Real estate attorneys are prime targets for data breaches, but do they have a duty to prevent/avoid a breach? A Florida company is asking a court to find that attorneys are responsible for maintaining proper cybersecurity in email communications.
In 2016, a Seller of real property entered into a contract with a Buyer for property in Clearwater Beach, Florida. The Seller's real estate agent referred an Attorney to perform the closing services for the purchase. The agreed upon sales amount was $1 million.
The Seller and Buyer were to split the fee for the Attorney's services.
The Attorney sent the Buyer wire instructions for the initial deposit of $10,000. The wire instructions stated that "[b]efore wiring funds, first you must speak with one of the individuals listed below of this firm by telephone to confirm you have our authentic wire instructions, the wire amount and other important information." The Buyer successfully wired the initial deposit to the Attorney.

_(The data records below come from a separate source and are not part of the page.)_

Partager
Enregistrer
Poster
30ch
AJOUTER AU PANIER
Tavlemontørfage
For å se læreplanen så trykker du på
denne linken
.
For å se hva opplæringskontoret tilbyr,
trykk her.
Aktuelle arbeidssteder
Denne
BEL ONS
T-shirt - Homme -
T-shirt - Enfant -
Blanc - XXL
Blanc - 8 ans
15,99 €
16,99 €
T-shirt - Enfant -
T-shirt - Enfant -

Later, the Buyer received an email from the Attorney's email service that appeared to be from the Attorney's office with wiring instructions for the closing amount of $974,633.44 to hold in escrow. Attached to the email was a settlement statement containing all pertinent details regarding the Buyer's real estate transaction. The email contained information that only the Attorney would possess. The wire instructions were on the Attorney's letterhead with the Attorney's contact information. A critical point was that the second email did not include instructions that the Buyer first contact the Attorney before wiring the funds.

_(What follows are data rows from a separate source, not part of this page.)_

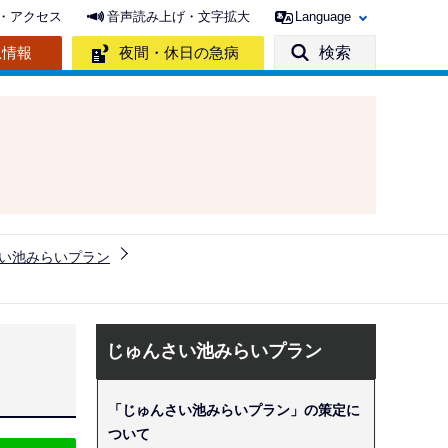
・アクセス
音声読み上げ・文字拡大
Language
急情報
夜間・休日の急病
検索
い池みらいプラン
サ
じゅんさい池みらいプラン
ブ
ナ
「じゅんさい池みらいプラン」の策定に
ビ
ついて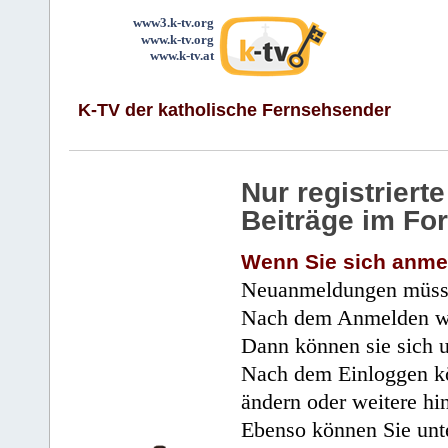
www3.k-tv.org
www.k-tv.org
www.k-tv.at
K-TV der katholische Fernsehsender
Nur registrier
Beiträge im Fo
Wenn Sie sich anme
Neuanmeldungen müsse
Nach dem Anmelden wir
Dann können sie sich 
Nach dem Einloggen kö
ändern oder weitere hi
Ebenso können Sie unte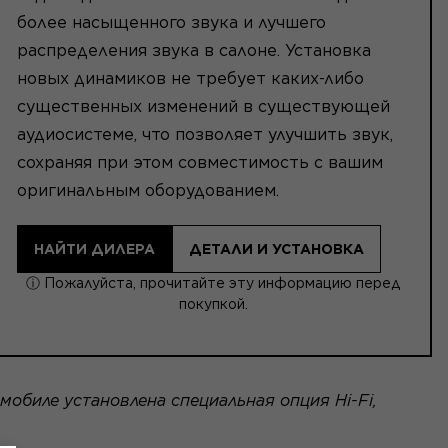
более насыщенного звука и лучшего
распределения звука в салоне. Установка
новых динамиков не требует каких-либо
существенных изменений в существующей
аудиосистеме, что позволяет улучшить звук,
сохраняя при этом совместимость с вашим
оригинальным оборудованием.
НАЙТИ ДИЛЕРА
ДЕТАЛИ И УСТАНОВКА
ⓘ Пожалуйста, прочитайте эту информацию перед
покупкой.
мобиле установлена специальная опция Hi-Fi,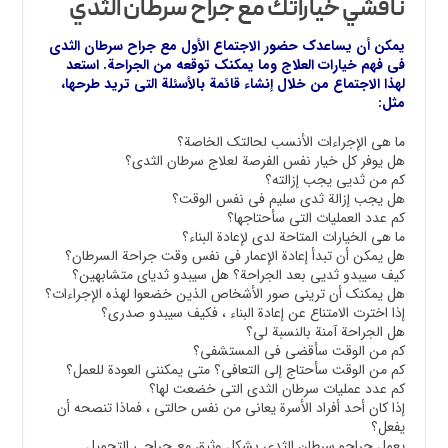
ناقشي خياراتك مع جراح سرطان الثدي
يمكن أن يساعدك حضور الاجتماع الأول مع جراح سرطان الثدي
في فهم خيارات العلاج وما يمكنك توقعه من الجراحة. استعد
لهذا الاجتماع من خلال إنشاء قائمة بالأسئلة التي تريد طرحها،
مثل:
ما هي الإجراءات الأنسب لحالتك الخاصة؟
هل يوفر كل خيار نفس الفرصة لعلاج سرطان الثدي؟
كم من ثديي يجب إزالته؟
هل يجب إزالة ثدي سليم في نفس الوقت؟
كم عدد العمليات التي سأحتاجها؟
ما هي الخيارات المتاحة لدي لإعادة البناء؟
هل يمكن أن تبدأ إعادة الإعمار في نفس وقت جراحة السرطان؟
كيف سيبدو ثديي بعد الجراحة؟ هل سيبدو ثدياي متشابهين؟
هل يمكنك أن تريني صور الأشخاص الذين خضعوا لهذه الإجراءات؟
إذا اخترت الامتناع عن إعادة البناء ، فكيف سيبدو صدري؟
هل الجراحة آمنة بالنسبة لي؟
كم من الوقت سأقضي في المستشفى؟
كم من الوقت سأحتاج إلى التعافي؟ متى يمكنني العودة للعمل؟
كم عدد عمليات سرطان الثدي التي خضعت لها؟
إذا كان أحد أفراد الأسرة يعاني من نفس حالتي ، فماذا تنصحه أن
يفعل؟
يعمل جراحو سرطان الثدي بشكل وثيق مع جراحي التجميل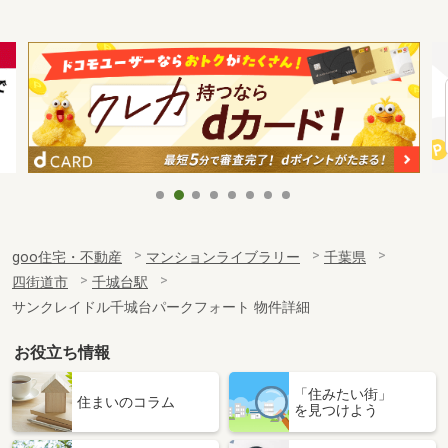
goo住宅・不動産
マンションライブラリー
千葉県
四街道市
千城台駅
サンクレイドル千城台パークフォート 物件詳細
お役立ち情報
「住みたい街」
住まいのコラム
を見つけよう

The Buyer wired the full amount to the bank account identified in the second wiring instructions.
On the day of the closing, the Attorney requested that the Buyer wire the remaining funds. Like a scene from a movie, the Buyer told the Attorney he already wired the funds and showed the Attorney the email with the wiring instructions.
The attorney contacted the FBI. The $974,663.44 was gone . . . .
Known Risk - Duh!
For years, real estate attorneys have been warned about increasing amounts of fraud and email scams.

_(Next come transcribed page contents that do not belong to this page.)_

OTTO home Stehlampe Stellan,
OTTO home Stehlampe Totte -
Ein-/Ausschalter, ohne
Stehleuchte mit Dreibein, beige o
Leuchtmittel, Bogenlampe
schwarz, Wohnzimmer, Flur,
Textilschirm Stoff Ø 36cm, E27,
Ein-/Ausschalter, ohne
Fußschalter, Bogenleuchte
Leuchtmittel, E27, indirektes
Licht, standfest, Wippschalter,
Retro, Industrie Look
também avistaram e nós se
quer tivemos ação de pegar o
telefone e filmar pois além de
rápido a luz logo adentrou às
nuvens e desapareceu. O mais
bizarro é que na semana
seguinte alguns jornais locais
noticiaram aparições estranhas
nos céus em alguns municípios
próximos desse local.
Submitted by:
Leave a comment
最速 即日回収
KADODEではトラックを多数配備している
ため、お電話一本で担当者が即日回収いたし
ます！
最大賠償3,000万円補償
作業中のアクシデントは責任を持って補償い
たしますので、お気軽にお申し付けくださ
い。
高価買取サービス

The National Association of Realtors recommends the following language on emails:
IMPORTANT NOTICE: Never trust wiring instructions sent via email. Cyber criminals are hacking email accounts and sending emails with fake wiring instructions. These emails are convincing and sophisticated. Always independently confirm wiring instructions in person or via a telephone call to a trusted and verified phone number. Never wire money without double-checking that the wiring instructions are correct.
The Florida Association of Realtors has a Wire Fraud Prevention Notice Form. The form strongly recommends that:
Buyer, Seller, and their respective attorneys and others working on a transaction, refrain from placing any sensitive personal and financial information in an email, directly or through an email attachment.
Legal Malpractice
The Buyer sued the Attorney and alleged that the Attorney had a duty to enact adequate security protocols to secure email accounts. This alleged duty includes:
- Using email security that requires additional forms of authentication,
- Using digital, encrypted signatures for messages,
- Using encrypted communications, and
- Frequently changing passwords.
According to the complaint, the Attorney failed to take any of these measures. The Buyer claims that if the Attorney had implemented these safeguards, the Attorney's email account would not have been compromised and used to commit the fraud.
My 2 centsAs with any lawsuit, these are just allegations and the Attorney will probably put forth a strong defense. Possible defenses include, attorneys do not have a duty to implement these security precautions and the Buyer probably should have called the Attorney to confirm the wiring instructions before sending the money.
It seems obvious that the fraudsters knew when to send the email and had information that only the Attorney should have known. This means the fraudsters were observing the Attorney's transactions and were waiting for the right time to spring the trap. Another alternative is that this was an "inside job," but that theory seems far-fetched.
In two of my previous blogs, Computer fraud insurance in the cyber age and Cyberclaims and litigation against insurance professionals, I discussed that insurance companies are denying coverage when losses arise from spoofing or phishing scams because the losses did not result from a hacking event. I also mentioned that I believe these companies are the victims of a true hack, but the hackers are only observing the victim's network activity to determine when, where, who, and how to perform the scam. If my theory is correct, the Attorney's email or network was hacked.
The Attorney probably has an errors and omissions policy, and hopefully a cyber policy that should provide a defense for this litigation. If not, the Attorney will incur significant attorneys' fees and litigation costs, and may even be held liable for the $1 million.